With the new year upon us, many set personal goals, typically around health and wellbeing. Keeping with the theme… financial health and wellbeing should remain a focus for businesses alike.

The Debt Diet, like any good diet, aims to remove the bad debts and replace them with good debts. This is achieved through regular review of the debt/funding adequacy deployed in a business at each stage of its life cycle. As is often the case, businesses are either carry too much bad debt (fats), incorrect of debt/funding structure (poor diet) or both.  

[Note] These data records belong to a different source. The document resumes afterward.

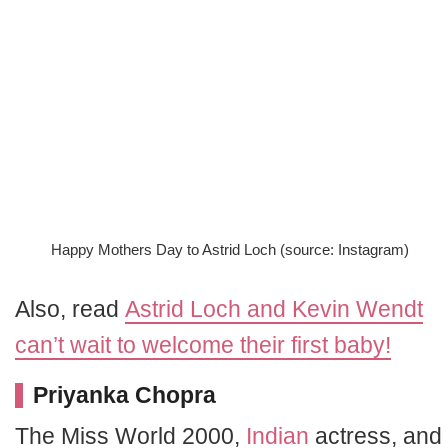
Happy Mothers Day to Astrid Loch (source: Instagram)
Also, read
Astrid Loch and Kevin Wendt
can’t wait to welcome their first baby!
Priyanka Chopra
The Miss World 2000,
Indian
actress, and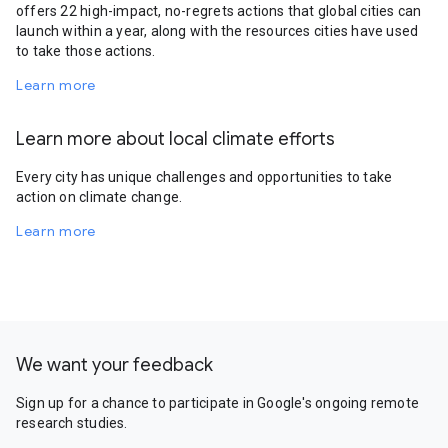
offers 22 high-impact, no-regrets actions that global cities can
launch within a year, along with the resources cities have used
to take those actions.
Learn more
Learn more about local climate efforts
Every city has unique challenges and opportunities to take
action on climate change.
Learn more
We want your feedback
Sign up for a chance to participate in Google's ongoing remote
research studies.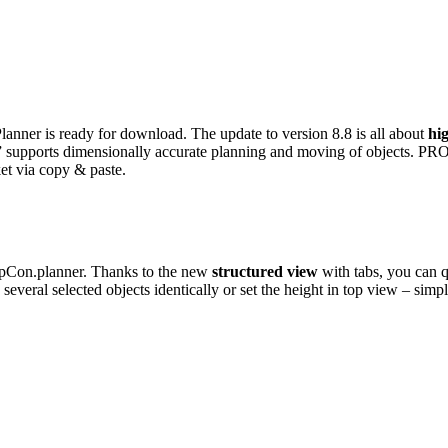
anner is ready for download. The update to version 8.8 is all about
hi
” supports dimensionally accurate planning and moving of objects. PRO v
ket via copy & paste.
in pCon.planner. Thanks to the new
structured view
with tabs, you can q
 several selected objects identically or set the height in top view – simp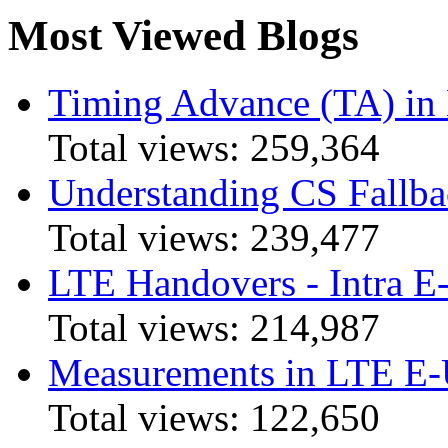
Most Viewed Blogs
Timing Advance (TA) in
Total views:
259,364
Understanding CS Fallba
Total views:
239,477
LTE Handovers - Intra
Total views:
214,987
Measurements in LTE 
Total views:
122,650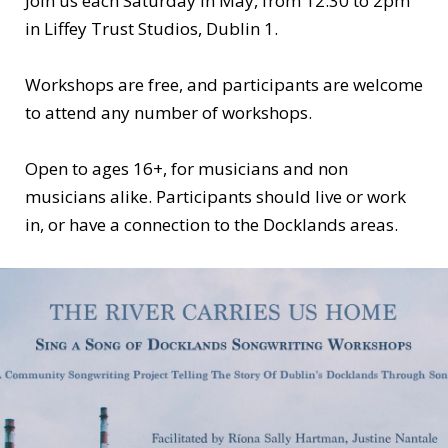
Join us each Saturday in May, from 12:30 to 2pm
in Liffey Trust Studios, Dublin 1.
Workshops are free, and participants are welcome
to attend any number of workshops.
Open to ages 16+, for musicians and non
musicians alike. Participants should live or work
in, or have a connection to the Docklands areas.
For further information or to register
contact
riverliffeysong@gmail.com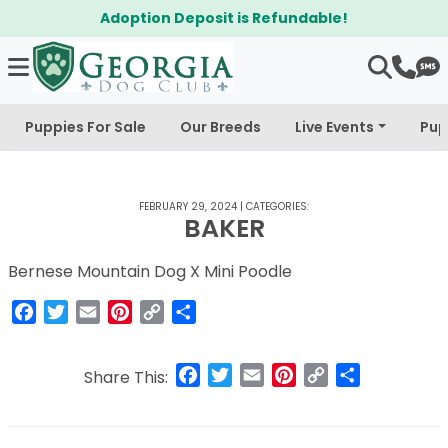
Adoption Deposit is Refundable!
Puppies For Sale
Our Breeds
Live Events
Pup
FEBRUARY 29, 2024
|
CATEGORIES:
BAKER
Bernese Mountain Dog X Mini Poodle
Facebook
Twitter
Email
Pinterest
Copy
Share
Link
Facebook
Twitter
Email
Pinterest
Copy
Share
Share This:
Link
Post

Understanding the timing of cash injections for any business is critical, but which type of debt is appropriate is make or break. As the saying goes, “Debts are like gym memberships, easy to sign up, you go once maybe twice, keep paying and try to forget about them, but you realise it’s not for you, they cost a fortune, so you eventually cancel, then you go and find another gym”( Hoeft, 2018).

Jokes aside… all businesses go through a life cycle of some sort. For simplicity, let’s assume the stages are Start Up, Growth, Maturity, and Exit. At each stage, the business will likely require debt, possibly even at the exit stage. Structuring the debt at each stage to ensure you maintain control and business health is important. Options:


The Startup phase is when the business is most vulnerable, it still not be clear if the business idea is viable. Investors may be circling to take their slice of the action at a bargain price.


  • Cash burn – spend rate, how much cash is needed per month?

  • ‘Runway’  - how long will the cash last?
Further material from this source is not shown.